The carveouts seen in Prop 22 are a particularly problematic remedy. Carveouts fail to recognize the array of reasons for independent work in the business-contractor relationship and do not consider the wide range of industries in which independent workers operate. Additionally, these carveouts limit the ability of independent work options in new industries that would remain subject to the requirements of the law until achieving the cultural or political power to request their own carveouts. A far better solution is to avoid the underlying laws in the first place or seek to overturn them and replace them with policy that more specifically addresses the concerns animating their passage. As federal policymakers and those in other states debate if additional protections or reclassification of independent workers are needed, they should pay careful attention to the consequences and be aware of the difficulty that can arise in remedying those consequences.

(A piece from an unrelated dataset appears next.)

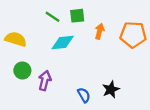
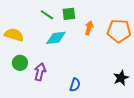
black star: (111, 89) -> (121, 78), moved
blue semicircle: (84, 95) -> (75, 85), turned 48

 The court held that, because the ballot initiative sought to constrain the legislature’s power over workers’ compensation through its language concerning collective bargaining, such an initiative must be done as a state constitutional amendment initiative rather than a statutory amendment initiative. The California process of amending via ballot initiative is unique, and aspects of the court’s decision rely on many of the nuances of that process; the intention behind this process for amending statutes is designed for the policy consequences of proposals such as AB5. As California-based attorney Cathy Gellis notes in her analysis of the court’s decision, “For better or for worse, the ballot initiative process exists for cases like these where the legislature gets policy wrong and then doesn’t fix it (although, to be fair, it did mitigate a few of the problems with AB 5, but not all). Overturning a legislative decision via direct democracy is exactly the political process the California Constitution envisions and invites with the ballot initiative process.”